The central 5-HT system is a critical regulator of satiety and has been a key target for weight-loss therapies. However, globally augmenting 5-HT signaling can lead to adverse and sometimes fatal consequences. For example, d-fenfluramine was banned after reports of valvular heart disease and pulmonary hypertension in users (Connolly et al., 1997). To minimize side effects, focus has shifted to identifying 5-HT receptor pathways that specifically mediate the anorectic actions of 5-HT.
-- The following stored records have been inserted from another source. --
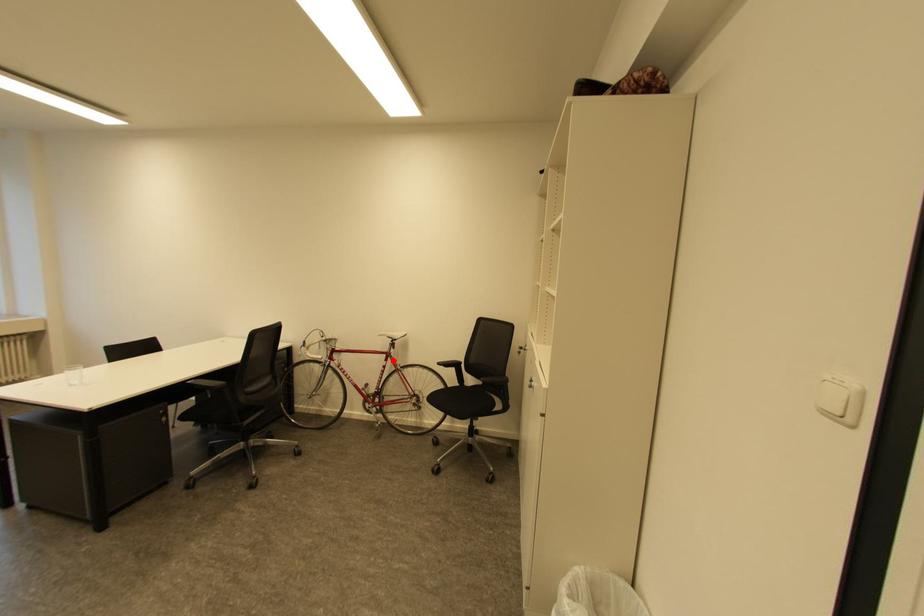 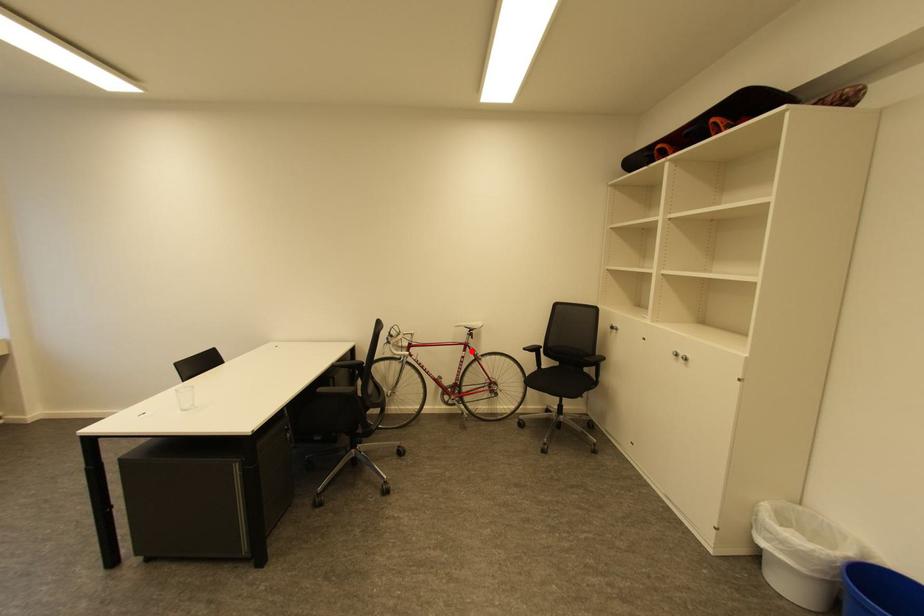 I am providing you with two images of the same scene from different viewpoints. A red point is marked on the first image and another point is marked on the second image. Does the point marked in image1 correspond to the same location as the one in image2?

Yes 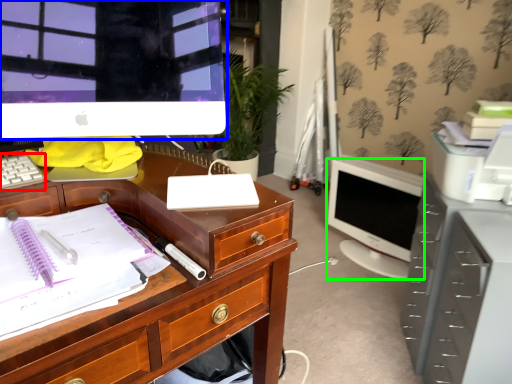 Question: Which is farther away from computer keyboard (highlighted by a red box)? computer monitor (highlighted by a blue box) or computer monitor (highlighted by a green box)?

Choices:
 (A) computer monitor
 (B) computer monitor

Answer: (B) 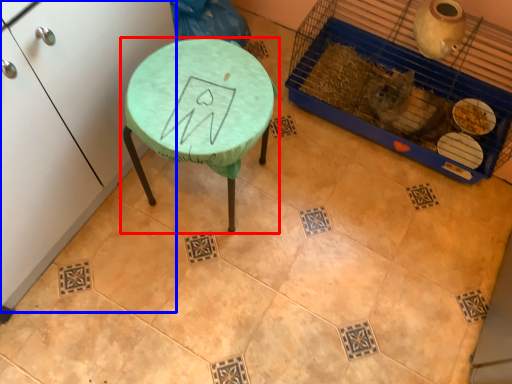 Question: Which point is further to the camera, table (highlighted by a red box) or furniture (highlighted by a blue box)?

Choices:
 (A) table
 (B) furniture

Answer: (A) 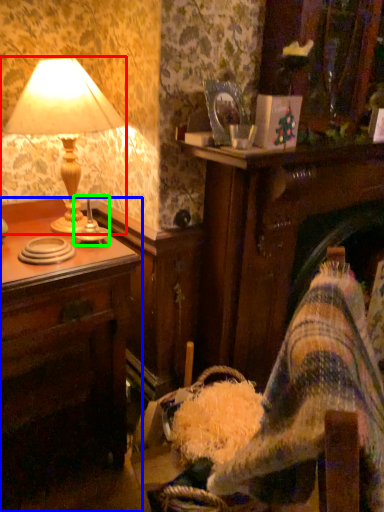 Question: Estimate the real-world distances between objects in this image. Which object is farther from lamp (highlighted by a red box), desk (highlighted by a blue box) or candle holder (highlighted by a green box)?

Choices:
 (A) desk
 (B) candle holder

Answer: (A) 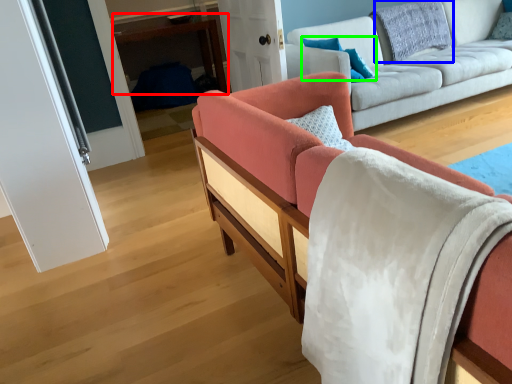 Question: Which object is the farthest from table (highlighted by a red box)? Choose among these: pillow (highlighted by a blue box) or pillow (highlighted by a green box).

Choices:
 (A) pillow
 (B) pillow

Answer: (B) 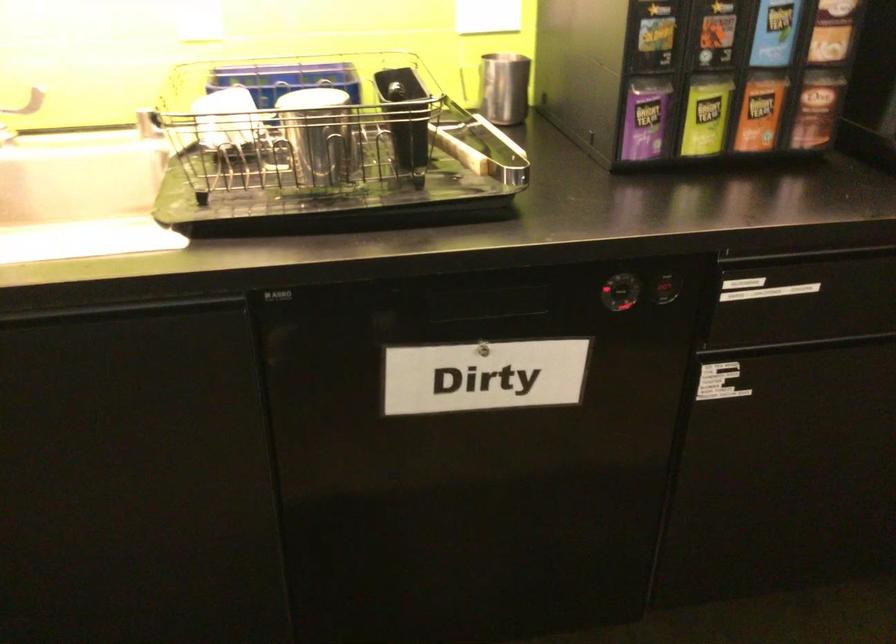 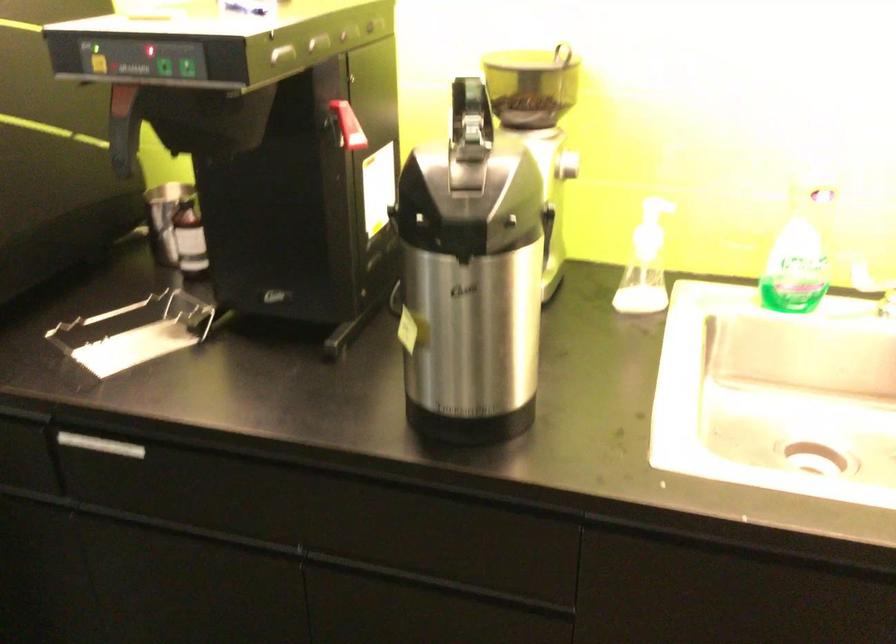 Question: How did the camera likely rotate?

Choices:
 (A) Left
 (B) Right
 (C) Up
 (D) Down

Answer: (A) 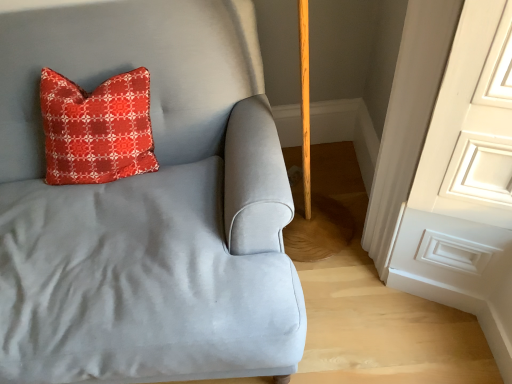 Locate an element on the screen. The height and width of the screenshot is (384, 512). satin gray armchair at upper left is located at coordinates (147, 206).

This screenshot has height=384, width=512. What do you see at coordinates (147, 206) in the screenshot?
I see `satin gray armchair at upper left` at bounding box center [147, 206].

Where is `satin gray armchair at upper left`? The width and height of the screenshot is (512, 384). satin gray armchair at upper left is located at coordinates (147, 206). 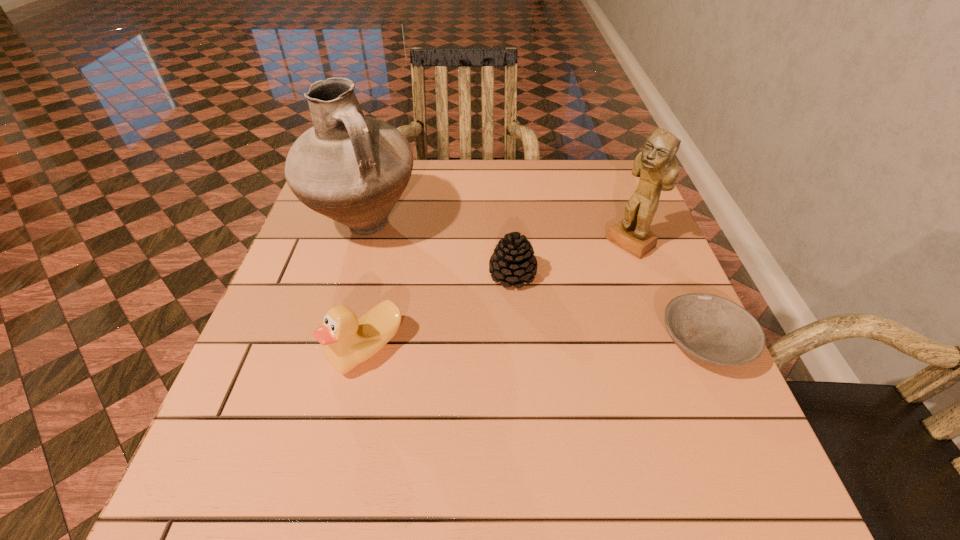 Locate which object is the second closest to the figurine. Please provide its 2D coordinates. Your answer should be formatted as a tuple, i.e. [(x, y)], where the tuple contains the x and y coordinates of a point satisfying the conditions above.

[(513, 261)]

Select which object is the second closest to the tallest object. Please provide its 2D coordinates. Your answer should be formatted as a tuple, i.e. [(x, y)], where the tuple contains the x and y coordinates of a point satisfying the conditions above.

[(513, 261)]

I want to click on free location that satisfies the following two spatial constraints: 1. on the front side of the third object from right to left; 2. on the left side of the pitcher, so click(349, 275). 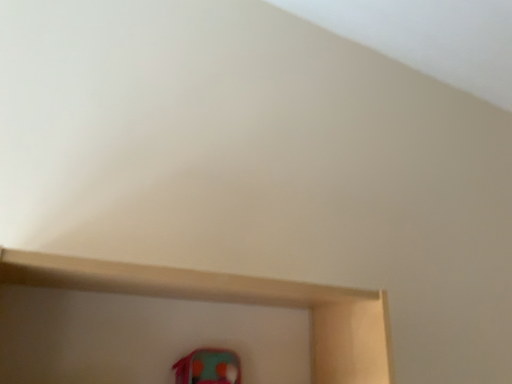 Question: Should I look upward or downward to see fuzzy felt shoe at lower center?

Choices:
 (A) up
 (B) down

Answer: (B) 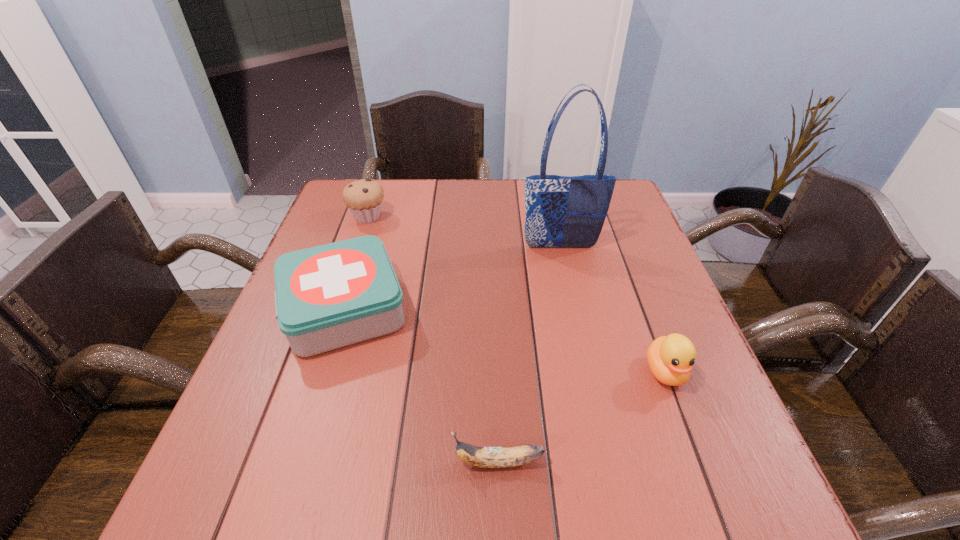 I want to click on free spot located on the face of the duckling, so [x=684, y=420].

You are a GUI agent. You are given a task and a screenshot of the screen. Output one action in this format:
    pyautogui.click(x=<x>, y=<y>)
    Task: Click on the vacant point located 0.210m at the stem of the banana
    This screenshot has height=540, width=960.
    Given the screenshot: What is the action you would take?
    pyautogui.click(x=326, y=462)

The width and height of the screenshot is (960, 540). Identify the location of vacant space situated at the stem of the banana. (314, 462).

Locate an element on the screen. vacant space located 0.390m at the stem of the banana is located at coordinates (217, 462).

Where is `object that is at the far edge`? object that is at the far edge is located at coordinates (364, 198).

You are a GUI agent. You are given a task and a screenshot of the screen. Output one action in this format:
    pyautogui.click(x=<x>, y=<y>)
    Task: Click on the object situated at the near edge
    This screenshot has width=960, height=540.
    Given the screenshot: What is the action you would take?
    (485, 457)

The width and height of the screenshot is (960, 540). I want to click on muffin located in the left edge section of the desktop, so click(364, 198).

At what (x,y) coordinates should I click in order to perform the action: click on the first-aid kit that is at the left edge. Please return your answer as a coordinate pair (x, y). Image resolution: width=960 pixels, height=540 pixels. Looking at the image, I should click on (326, 297).

Identify the location of shopping bag at the right edge. (561, 211).

Locate an element on the screen. Image resolution: width=960 pixels, height=540 pixels. duckling positioned at the right edge is located at coordinates (671, 358). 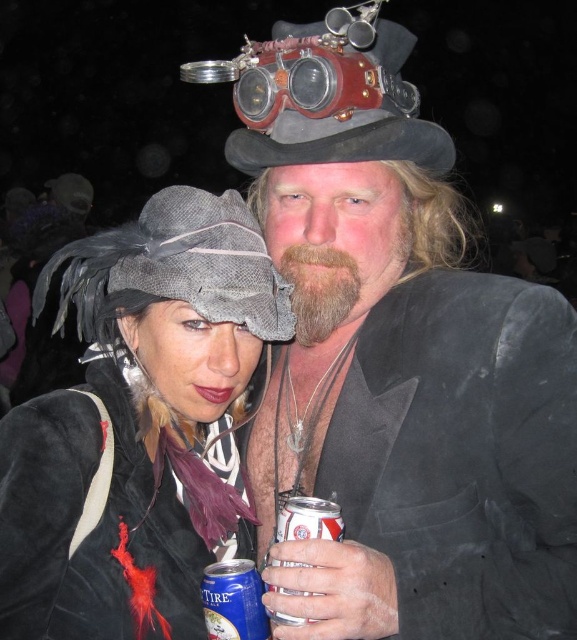 Is velvet black suit at center smaller than blue metallic can at lower center?

Incorrect, velvet black suit at center is not smaller in size than blue metallic can at lower center.

At what (x,y) coordinates should I click in order to perform the action: click on velvet black suit at center. Please return your answer as a coordinate pair (x, y). The height and width of the screenshot is (640, 577). Looking at the image, I should click on (413, 401).

This screenshot has height=640, width=577. Describe the element at coordinates (136, 422) in the screenshot. I see `felt hat at upper left` at that location.

Is felt hat at upper left taller than brown fuzzy beard at center?

Indeed, felt hat at upper left has a greater height compared to brown fuzzy beard at center.

Locate an element on the screen. The height and width of the screenshot is (640, 577). felt hat at upper left is located at coordinates point(136,422).

Between felt hat at upper left and blue metallic can at lower center, which one is positioned lower?

blue metallic can at lower center

Does point (159, 435) lie behind point (340, 524)?

That is True.

Where is `felt hat at upper left`? The image size is (577, 640). felt hat at upper left is located at coordinates coord(136,422). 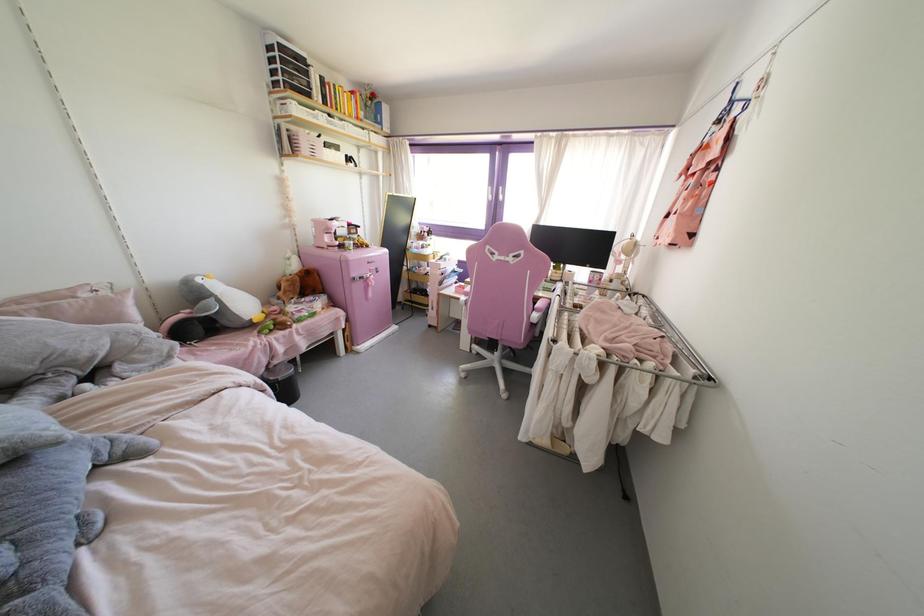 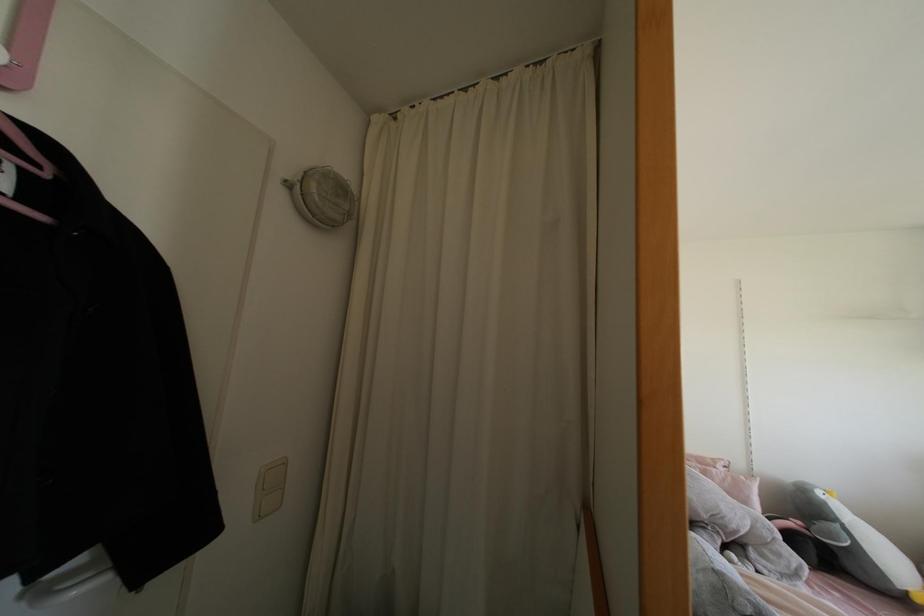 In the second image, find the point that corresponds to the point at 199,280 in the first image.

(819, 493)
Although there are 15 serotonin receptor subtypes, only agonists for the Htr2c or Htr1b reduce food intake (Bovetto and Richard, 1995). Moreover, the appetite suppressing effect of d-fenfluramine is blunted in mice lacking either of these receptors (Lucas et al., 1998; Tecott et al., 1995). Since these initial discoveries, more than a decade of work has demonstrated that the activation of Htr2c on hypothalamic and brainstem POMC neurons suppresses appetite (Berglund et al., 2013; D’Agostino et al., 2018; Heisler et al., 2002; Xu et al., 2008). In contrast, little is known about the mechanism behind the anorectic actions of Htr1b agonists. This is due, in part, to conflicting literature concerning not only their anorectic effects in mice (Doslikova et al., 2013) but whether or not Htr1b is necessary for energy homeostasis (Bouwknecht et al., 2001; Lucas et al., 1998). For example, while several early studies demonstrated a hypophagic effect for CP94253 (Halford and Blundell, 1996; Heisler et al., 2006; Lee and Simansky, 1997), a recent analysis found that it failed to suppress food intake in mice even with a high dose (20 mg/kg; Doslikova et al., 2013). Likewise, although one report found normal food intake and body weight in Htr1b^null/null mice (Lucas et al., 1998), another showed hyperphagia and obesity in the same mice (Bouwknecht et al., 2001). We suspected that some inconsistencies could arise from differences in mouse genetic background. As a result, we conducted our analyses in mice on a C57BL/6 background. We found that CP94253 dose-dependently suppressed hunger-induced refeeding in wild-type mice and had a stronger anorectic effect than lorcaserin. Importantly, we showed that its hypophagic effect was independent of Htr2c but required endogenous Htr1b. Thus, our findings suggest that Htr1b and Htr2c act on different neural pathways to suppress food intake and can be independently targeted for treating obesity.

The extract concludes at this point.